I agree, with some reservation, with what you say here; I mostly take issue with your use of the word “eventually”, but not necessarily because it’s not true, but because it is often misconstrued by “Christians” to be a license for continuing in sin or not doing the work of God. “Eventually” is where Satan wants to keep us. Satan is subtle. He doesn’t want us to stop going to church. He doesn’t even want us to stop doing good. He “parades as an angel of light.” He simply wants us to be “pretty good” Christians instead of being disciples daily. That is my problem with the theology of guys like Luther and Calvin (and Catholics for that matter) - they gave/give people license to be “pretty good” Christians, when this is not what Jesus demanded at all.

Luke 9:23-24 Then he said to them all: "If anyone would come after me, he must deny himself and take up his cross daily and follow me. For whoever wants to save his life will lose it, but whoever loses his life for me will save it.

You MUST take up your cross DAILY and follow Jesus.

I believe that we are saved by grace, through faith; when we accept Jesus into our heart, as our personal Saviour! It is because of this surrender, that we are inspired to do the work that God has designed for each and every one of us!:thumbsup::thumbsup:

Please point to “accepting Jesus into your heart as your personal Savior” in the Bible.

I would not argue with your reservation, except to say that clearly we are incapable to walk in His ways all the time. We sin, sometimes gravely, and the Spirit does not desert us in that instant. He gives us time to confess, and come back to Him. It is not an excuse to fall away intentionally, but He is patient. That’s what I meant by eventually.

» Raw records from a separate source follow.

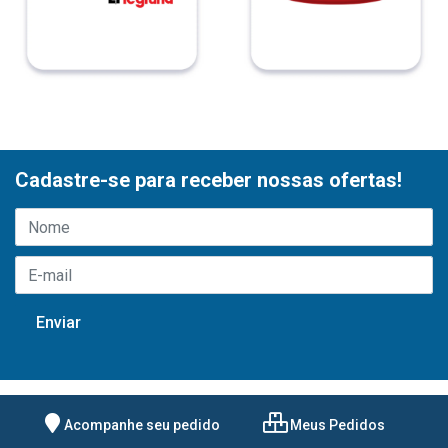
Cadastre-se para receber nossas ofertas!
Acompanhe seu pedido
Meus Pedidos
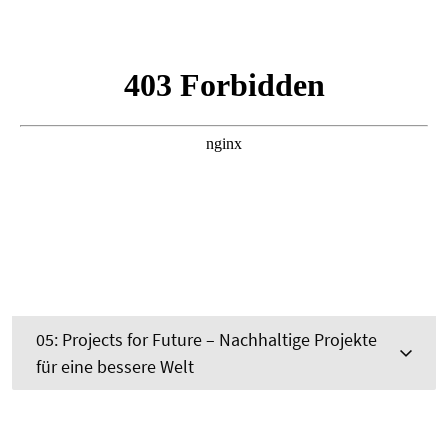
05: Projects for Future – Nachhaltige Projekte
für eine bessere Welt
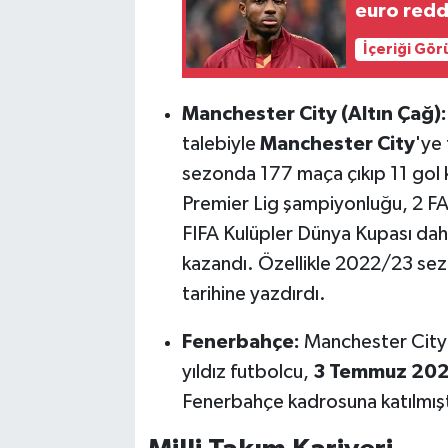
euro redd
İçeriği Gö
Manchester City (Altın Çağ):
talebiyle
Manchester City
'ye 
sezonda 177 maça çıkıp 11 gol 
Premier Lig şampiyonluğu, 2 FA
FIFA Kulüpler Dünya Kupası dah
kazandı. Özellikle 2022/23 sezo
tarihine yazdırdı.
Fenerbahçe:
Manchester City i
yıldız futbolcu,
3 Temmuz 20
Fenerbahçe kadrosuna katılmışt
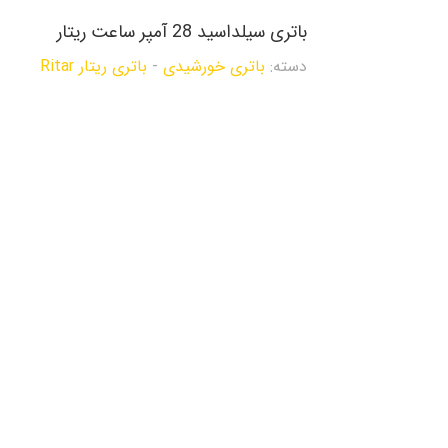
باتری سیلداسید 28 آمپر ساعت ریتار
دسته:
باتری خورشیدی
-
باتری ریتار Ritar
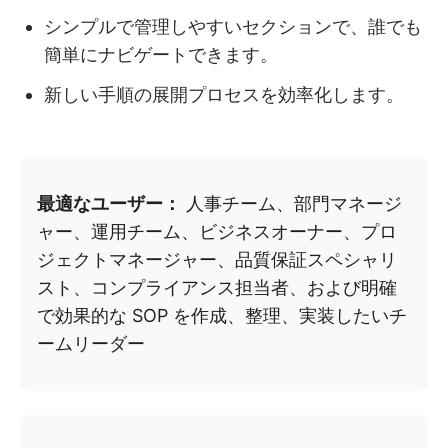
シンプルで管理しやすいセクションで、誰でも
簡単にナビゲートできます。
新しい手順の展開プロセスを効率化します。
最適なユーザー：
人事チーム、部門マネージ
ャー、運用チーム、ビジネスオーナー、プロ
ジェクトマネージャー、品質保証スペシャリ
スト、コンプライアンス担当者、および明確
で効果的な SOP を作成、整理、実装したいチ
ームリーダー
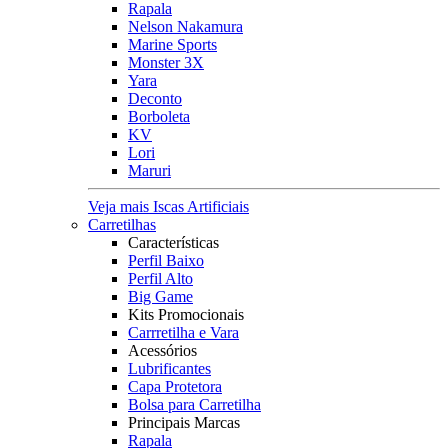
Rapala
Nelson Nakamura
Marine Sports
Monster 3X
Yara
Deconto
Borboleta
KV
Lori
Maruri
Veja mais Iscas Artificiais
Carretilhas
Características
Perfil Baixo
Perfil Alto
Big Game
Kits Promocionais
Carrretilha e Vara
Acessórios
Lubrificantes
Capa Protetora
Bolsa para Carretilha
Principais Marcas
Rapala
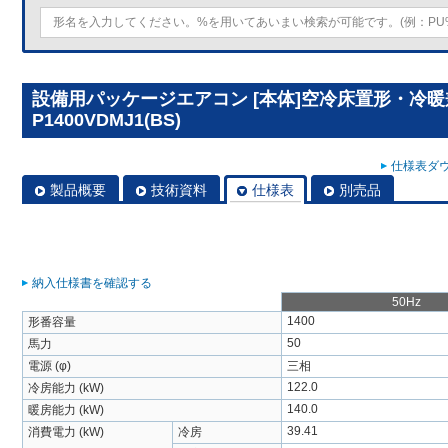
設備用パッケージエアコン [本体]空冷床置形・冷暖兼
P1400VDMJ1(BS)
仕様表ダウ
製品概要
技術資料
仕様表
別売品
納入仕様書を確認する
50Hz
1400
形番容量
50
馬力
電源 (φ)
三相
122.0
冷房能力 (kW)
140.0
暖房能力 (kW)
39.41
消費電力 (kW)
冷房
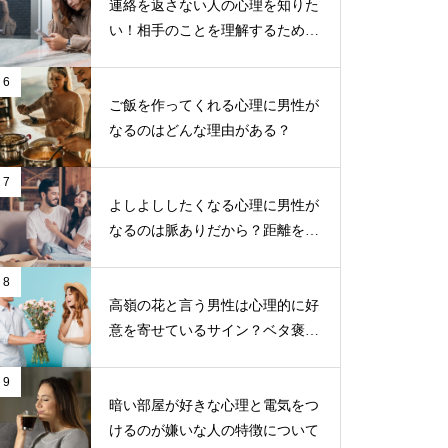
連絡を返さない人の心理を知りた
い！相手のことを理解するための
ポイント
6
ご飯を作ってくれる心理に男性が
なるのはどんな理由がある？
7
よしよししたくなる心理に男性が
なるのは脈ありだから？距離を近
づけるためのコツ
8
高嶺の花と言う男性は心理的に好
意を寄せているサイン？ベタ褒め
する男性の目的とは？
9
暗い部屋が好きな心理と電気をつ
けるのが嫌いな人の特徴について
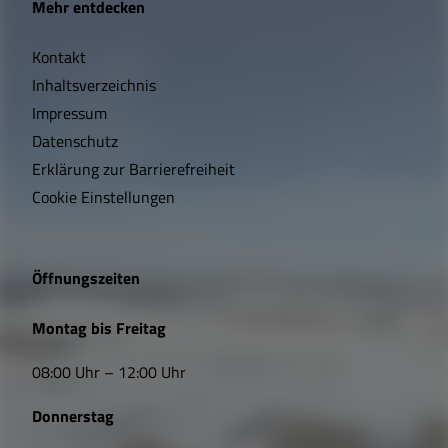
Mehr entdecken
i
Kontakt
c
Inhaltsverzeichnis
h
Impressum
t
Datenschutz
Erklärung zur Barrierefreiheit
i
Cookie Einstellungen
g
e
Öffnungszeiten
L
Montag bis Freitag
i
08:00 Uhr – 12:00 Uhr
n
Donnerstag
k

I don’t know that much about Calvin to characterize him, but I would be curious as to why you think Luther, (and Catholics) give license to not be the best Christian possible.

Jon

One thing I have always wondered about regarding your POV; you say saved by Grace through faith, then you say *you accept *Jesus into your heart, which makes it sound like you are performing a good work. I guess it is the Lutheran in me which says that without Grace I am not even capable of faith. Even faith is a gift of Grace. So, therefore, I cannot accept Jesus into my heart, but instead receive Him. It is a passive faith. The active faith - sanctification - that ckempston and I have been discussing, leads us to good works, and receiving the sacraments which helps us grow in grace.

Scripture also tells us that we must be Baptized as well. Do you believe this to be the case?